Late payments are stymieing growth in almost half of UK businesses (47%). However, many are floundering when it comes to dealing with this problem. Businesses appear to be taking a limited number of actions and precautions to ensure they are paid on time by struggling customers, while almost eight in 10 (77%) flag that late payments are problematic.
The most common actions taken when customers ask for longer payment terms are to offer a discount or agree to revised payment terms. However, businesses are increasingly asking for pre-payment from customers as a precaution – almost half (48%) do this, up from 26% in 2020.
Almost two in three respondents (65%) have significantly accelerated their efforts to improve their environmental performance over the past 12 months, with customer demand and climate risk seen as key drivers of this activity.
But when it comes to the social aspects of environmental, social and governance (ESG), the findings present a more mixed picture, especially when they relate to payment practices and back-office efficiency. Although a growing number of respondents are aware of the negative impact of late payments on small businesses, 51% say that they pay their suppliers later than they would accept from their own customers. This is much higher than the previous year’s figure of 27%.
Respondents also indicate that they have become less likely, over the past year, to accept longer payment terms from SMEs.
With respect to governance, 50% expect to see more scrutiny around customer discrimination in the years to come. The same proportion, however, admit that they don’t know for sure whether their own sales teams are discriminating against customers in ways that are unethical, such as on racial or social profiling.
“Respondents may be enhancing their environmental performance, but we see room for improvement in their approach to the social and governance aspect of ESG, with payments seen as a trust builder and potential catalyst for businesses to invest in sustainability efforts,” says Eddie Nott, managing director of Intrum UK.

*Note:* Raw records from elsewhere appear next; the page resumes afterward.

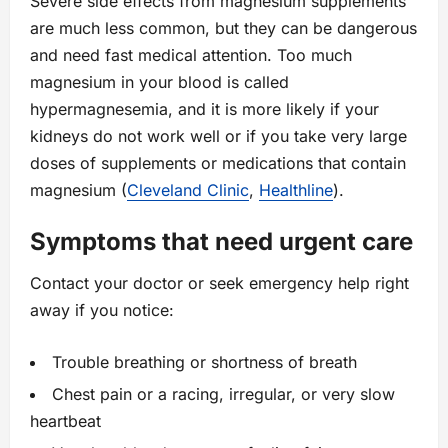
Severe side effects from magnesium supplements
are much less common, but they can be dangerous
and need fast medical attention. Too much
magnesium in your blood is called
hypermagnesemia, and it is more likely if your
kidneys do not work well or if you take very large
doses of supplements or medications that contain
magnesium (
Cleveland Clinic
,
Healthline
).
Symptoms that need urgent care
Contact your doctor or seek emergency help right
away if you notice:
Trouble breathing or shortness of breath
Chest pain or a racing, irregular, or very slow
heartbeat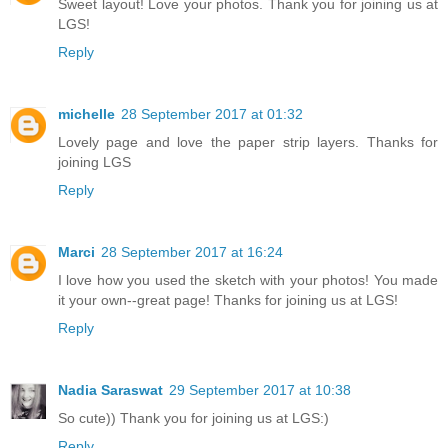
Sweet layout! Love your photos. Thank you for joining us at
LGS!
Reply
michelle
28 September 2017 at 01:32
Lovely page and love the paper strip layers. Thanks for
joining LGS
Reply
Marci
28 September 2017 at 16:24
I love how you used the sketch with your photos! You made
it your own--great page! Thanks for joining us at LGS!
Reply
Nadia Saraswat
29 September 2017 at 10:38
So cute)) Thank you for joining us at LGS:)
Reply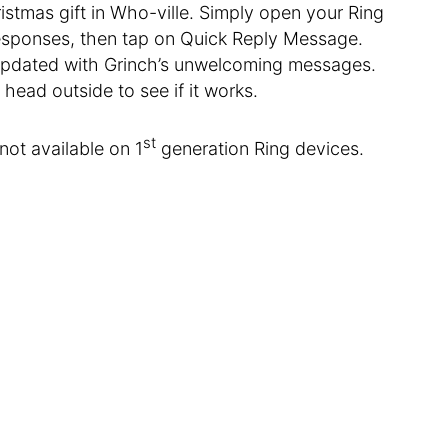
ristmas gift in Who-ville. Simply open your Ring
Responses, then tap on Quick Reply Message.
 updated with Grinch’s unwelcoming messages.
head outside to see if it works.
st
not available on 1
generation Ring devices.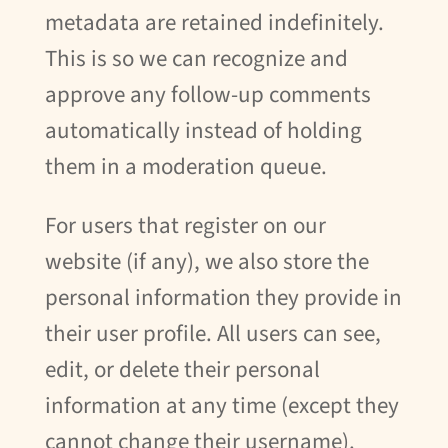
metadata are retained indefinitely.
This is so we can recognize and
approve any follow-up comments
automatically instead of holding
them in a moderation queue.
For users that register on our
website (if any), we also store the
personal information they provide in
their user profile. All users can see,
edit, or delete their personal
information at any time (except they
cannot change their username).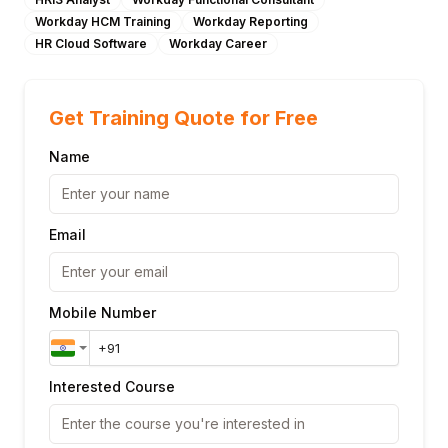
Workday HCM Training
Workday Reporting
HR Cloud Software
Workday Career
Get Training Quote for Free
Name
Email
Mobile Number
Interested Course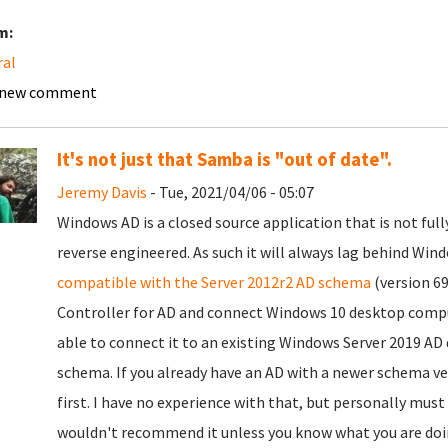
m:
ral
 new comment
It's not just that Samba is "out of date".
Jeremy Davis
- Tue, 2021/04/06 - 05:07
Windows AD is a closed source application that is not ful
reverse engineered. As such it will always lag behind Win
compatible with the Server 2012r2 AD schema
(version 69
Controller for AD and connect Windows 10 desktop compute
able to connect it to an existing Windows Server 2019 AD d
schema. If you already have an AD with a newer schema v
first. I have no experience with that, but personally mus
wouldn't recommend it unless you know what you are doin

At the same time, another survey has found that a majority of European SMEs have been forced to take out a loan due to missing payments. According to banking-as-a-service provider Vodeno, more than half (52%) of the SMEs surveyed have failed to meet commitments due to slow payment processing, while even more (54%) have been forced to take out a loan as a result of missing payments that caused a disruption to cash flow.
Vodeno’s research found that the majority (62%) reported delayed and unpredictable cash flow as the biggest challenge their business currently faces. The same number (62%) said that costly FX rate fluctuations contribute to a significant drain on their resources.
Looking ahead, the vast majority (68%) intend to adopt real-time payment processing capabilities in the next 12 months, with 62% saying their SME must urgently modernise its payment processing capabilities.
Tom Bentley, CCO of Vodeno, said: “Long settlement times, delayed transactions and a lack of transparency in the payments space can cause headaches for businesses – particularly small and medium enterprises who typically have fewer reserves to draw upon when disruptions occur. Our research shows that these organisations rank missing payments among their most significant challenges, with many taking drastic measures to stay afloat.
“In the current macroeconomic climate, cash flow can mean the difference between survival and insolvency, and unpredictable payment processing is the single biggest disruption to business operations.”